Below is a block of entries, which should be copied verbatim apart from the pictures.

==== The data

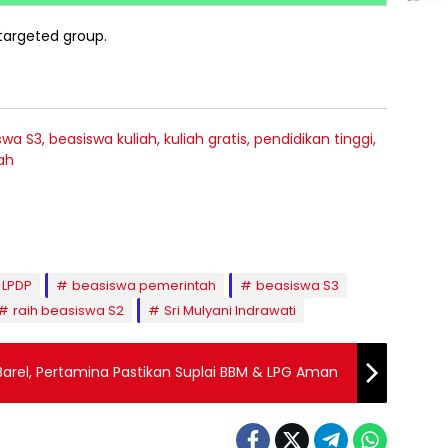
targeted group.
 LPDP
beasiswa pemerintah
beasiswa S3
raih beasiswa S2
Sri Mulyani Indrawati
rel, Pertamina Pastikan Suplai BBM & LPG Aman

========

Solution to this exercise:
targeted group.
 LPDP
beasiswa pemerintah
beasiswa S3
raih beasiswa S2
Sri Mulyani Indrawati
rel, Pertamina Pastikan Suplai BBM & LPG Aman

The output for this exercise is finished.